At my company I observed that

- Agile helped the develpment team's motivation as they worked in smaller
timeblocks, did less each timeblock, and had something to show at the end of
each timeblock.  Further, they did implement the idea of "paired
programming" which counter to their ideas before doing it, was actually more
fun and helped people bounce ideas of each other.  I think the
reorganization and focus (morning meetings) helps the dev teams cohesion.

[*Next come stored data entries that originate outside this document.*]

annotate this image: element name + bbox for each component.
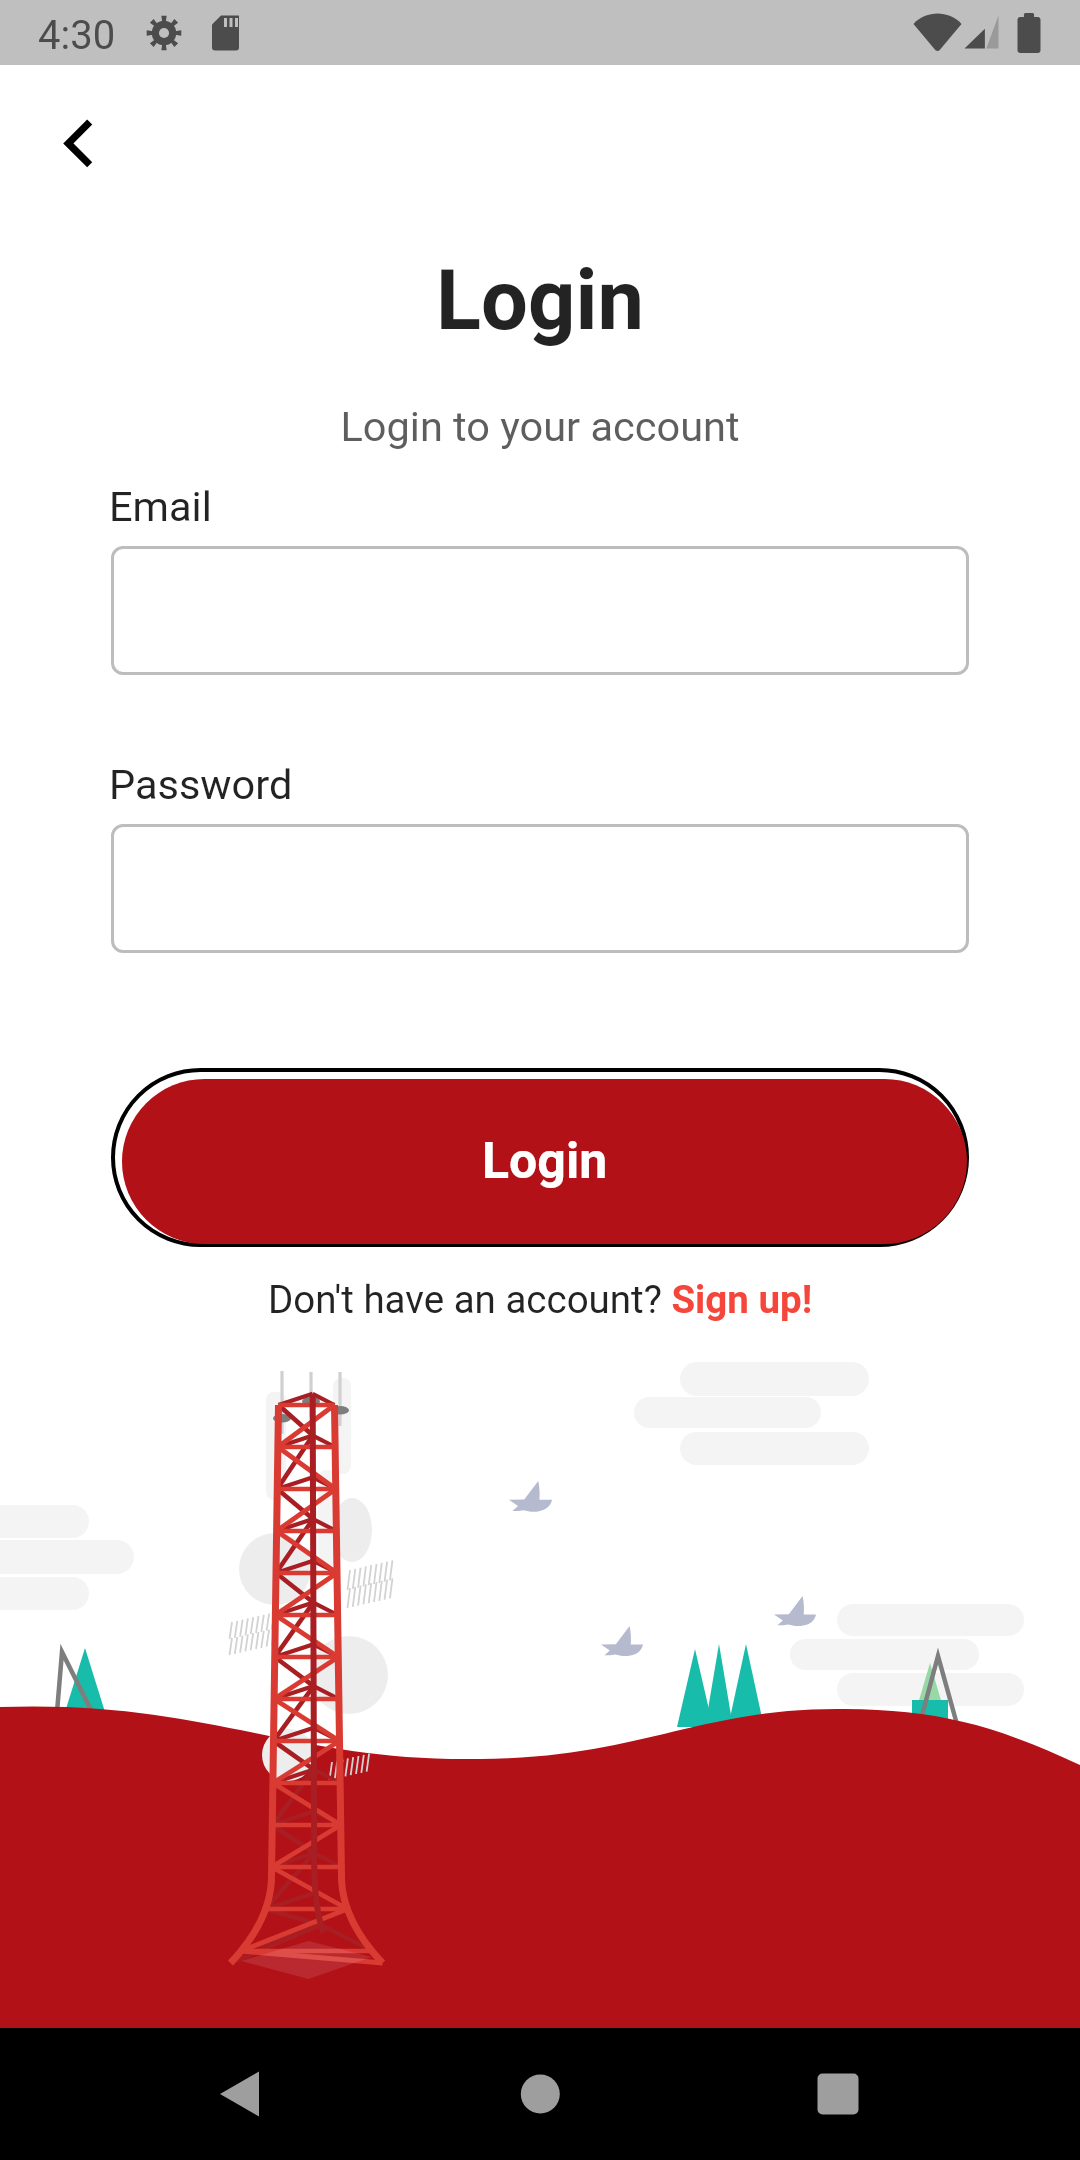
button[interactable]: Back	[180, 2028, 300, 2160]
button[interactable]: Back	[20, 78, 132, 190]
button[interactable]	[111, 824, 969, 953]
staticText: 4:30	[38, 12, 116, 59]
button[interactable]: Home	[480, 2028, 600, 2160]
staticText: Email	[109, 482, 212, 531]
button[interactable]: Login	[111, 1068, 969, 1247]
staticText: Login	[482, 1132, 608, 1191]
staticText: Don't have an account? Sign up!	[268, 1277, 813, 1322]
button[interactable]: Don't have an account? Sign up!	[268, 1277, 813, 1322]
button[interactable]: Recent apps	[780, 2028, 900, 2160]
staticText: Login to your account	[0, 402, 1080, 451]
button[interactable]	[111, 546, 969, 675]
staticText: Login	[0, 252, 1080, 349]
staticText: Password	[109, 760, 293, 809]
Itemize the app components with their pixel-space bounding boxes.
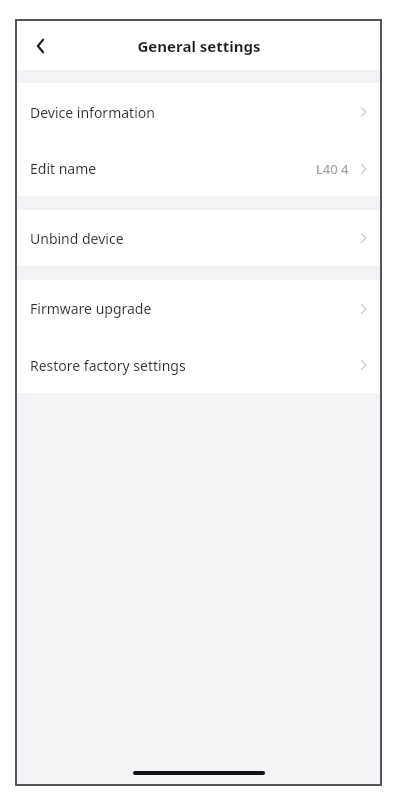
- button[interactable]: Unbind device: [17, 210, 380, 266]
- staticText: Unbind device: [30, 229, 124, 248]
- button[interactable]: Restore factory settings: [17, 337, 380, 393]
- staticText: Device information: [30, 103, 155, 122]
- staticText: Firmware upgrade: [30, 299, 152, 318]
- staticText: General settings: [137, 36, 261, 56]
- staticText: Restore factory settings: [30, 356, 186, 375]
- button[interactable]: Firmware upgrade: [17, 280, 380, 337]
- button[interactable]: Back: [22, 27, 60, 65]
- button[interactable]: Device information: [17, 83, 380, 141]
- staticText: Edit name: [30, 159, 97, 178]
- staticText: L40 4: [316, 160, 349, 178]
- button[interactable]: Edit name: [17, 141, 380, 196]
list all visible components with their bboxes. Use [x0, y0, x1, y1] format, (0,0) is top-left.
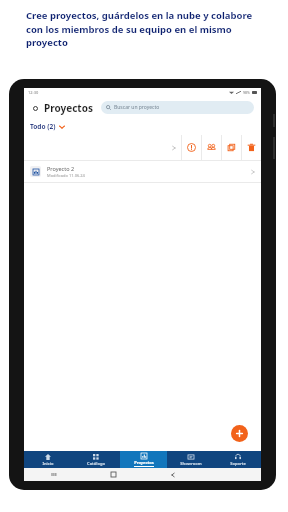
staticText: 98% [243, 90, 250, 95]
button[interactable]: Recientes [24, 468, 84, 481]
button[interactable]: Proyectos [120, 451, 167, 468]
staticText: Proyectos [44, 101, 93, 115]
staticText: Showroom [180, 461, 202, 466]
staticText: Soporte [230, 461, 246, 466]
button[interactable]: Expandir [167, 135, 181, 160]
button[interactable]: Inicio [24, 451, 72, 468]
staticText: Cree proyectos, guárdelos en la nube y c… [26, 9, 270, 48]
button[interactable]: Nuevo proyecto [231, 425, 248, 442]
staticText: Modificado 11.06.24 [47, 173, 85, 178]
button[interactable]: Duplicar [222, 135, 241, 160]
button[interactable]: Compartir [202, 135, 221, 160]
button[interactable]: Ajustes [30, 103, 40, 113]
button[interactable]: Todo (2) [30, 118, 261, 135]
button[interactable]: Atrás [143, 468, 202, 481]
button[interactable]: Información [182, 135, 201, 160]
staticText: Catálogo [87, 461, 105, 466]
staticText: Buscar un proyecto [114, 104, 160, 111]
button[interactable]: Catálogo [72, 451, 120, 468]
staticText: Todo (2) [30, 122, 56, 131]
button[interactable]: Inicio [84, 468, 143, 481]
button[interactable]: Proyecto 2 [24, 161, 261, 182]
button[interactable]: Eliminar [242, 135, 261, 160]
button[interactable]: Buscar un proyecto [101, 101, 254, 114]
staticText: Proyectos [134, 460, 154, 465]
staticText: Proyecto 2 [47, 165, 75, 172]
staticText: Inicio [42, 461, 54, 466]
button[interactable]: Showroom [167, 451, 214, 468]
staticText: 12:30 [28, 90, 39, 95]
button[interactable]: Soporte [214, 451, 261, 468]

- Agile did nothing to help design and make a product closer to the user's
needs.  The teams often drove themselves around preexisting designs we had,
and weren't too concerned about making each "sprint" verified/tested by a
user.   Basically, the Agile sentiment to "discover the product to build
along the way as you build and iterate it" pretty much did not pan out (no
matter if you think this infeasible, practically it was not viable to have
that much customer interaction).  Nobody called users or even had major
concerns about deeply understanding them, and nobody suddenly had epiphanies
with the little user feedback we did get.  In fact, a little so-so
feedback can actually be demotivating because as you know users can't
envision the final thing, and may be indifferent to something that is very
close to a major innovation but needs some quirks ironed out.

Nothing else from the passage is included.